I have a set of genes with GO terms assigned to the genes. I want only the terminal GO terms for each gene (terminal nodes within GO DAG). For example the gene "PFC0155c" has the following GO terms assigned to it:
GO:0003677 F DNA binding
GO:0003899 F DNA-directed RNA polymerase activity
GO:0005198 F structural molecule activity
GO:0005622 C intracellular
GO:0005623 C cell
GO:0005634 C nucleus
GO:0005665 C DNA-directed RNA polymerase II, core complex
GO:0005730 C nucleolus
GO:0006139 P nucleobase-containing compound metabolic process
GO:0006351 P transcription, DNA-templated
GO:0006366 P transcription from RNA polymerase II promoter
GO:0006725 P cellular aromatic compound metabolic process
GO:0006807 P nitrogen compound metabolic process
GO:0008152 P metabolic process
GO:0009058 P biosynthetic process
GO:0009059 P macromolecule biosynthetic process
GO:0009987 P cellular process
GO:0010467 P gene expression
GO:0016070 P RNA metabolic process
GO:0018130 P heterocycle biosynthetic process
GO:0019438 P aromatic compound biosynthetic process
GO:0031974 C membrane-enclosed lumen
GO:0031981 C nuclear lumen
GO:0032774 P RNA biosynthetic process
GO:0032991 C macromolecular complex
GO:0034641 P cellular nitrogen compound metabolic process
GO:0034645 P cellular macromolecule biosynthetic process
GO:0034654 P nucleobase-containing compound biosynthetic process
GO:0043170 P macromolecule metabolic process
GO:0043226 C organelle
GO:0043227 C membrane-bounded organelle
GO:0043229 C intracellular organelle
GO:0043231 C intracellular membrane-bounded organelle
GO:0043233 C organelle lumen
GO:0043234 C protein complex
GO:0044237 P cellular metabolic process
GO:0044238 P primary metabolic process
GO:0044249 P cellular biosynthetic process
GO:0044260 P cellular macromolecule metabolic process
GO:0044271 P cellular nitrogen compound biosynthetic process
GO:0044422 C organelle part
GO:0044424 C intracellular part
GO:0044428 C nuclear part
GO:0044446 C intracellular organelle part
GO:0044464 C cell part
GO:0046483 P heterocycle metabolic process
GO:0070013 C intracellular organelle lumen
GO:0071704 P organic substance metabolic process
GO:0090304 P nucleic acid metabolic process
GO:1901360 P organic cyclic compound metabolic process
GO:1901362 P organic cyclic compound biosynthetic process
GO:1901576 P organic substance biosynthetic process
GO:1902494 C catalytic complex
GO:1990234 C transferase complex
When the above assigned GO terms are visualize in GO DAG (see picture below, colored boxes represent GO terms assigned to gene "PFC0155c"), there are 6 terminal GO terms (Reddish Ovals in picture) for the Biological Processes, Cellular Components, and Molecular Functions ontologies:
GO:0003677 F DNA binding
GO:0005198 F structural molecule activity
GO:0003899 F DNA-directed RNA polymerase activity
GO:0006366 P transcription from RNA polymerase II promoter
GO:0005730 C nucleolus
GO:0005665 C DNA-directed RNA polymerase II, core complex
The 6 terminal GO terms are the ones I want from the initial assigned list. I have 1600+ genes for which I want terminal GO terms from assigned GO terms.
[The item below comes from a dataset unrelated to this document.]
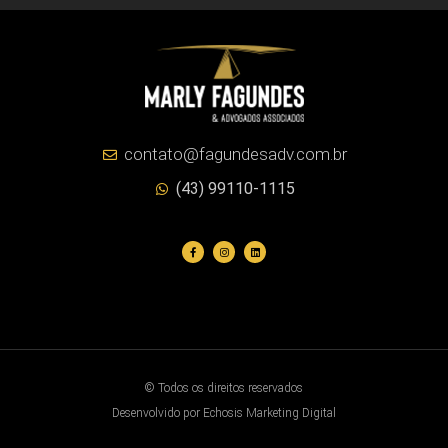
contato@fagundesadv.com.br
(43) 99110-1115
© Todos os direitos reservados
Desenvolvido por Echosis Marketing Digital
Is there a way to automate this? Any ideas are welcomed. I would prefer to keep the association.
Thanks.
Hi Martin,
This is helpful, it should work. So for
CC=GOCCPARENTS, BP=GOBPPARENTS, MF=GOMFPARENTS
, is this for each GO terms and their ancestral/parent GO terms? If so can I get this information in a file?Thanks.
How did you created the object "db"?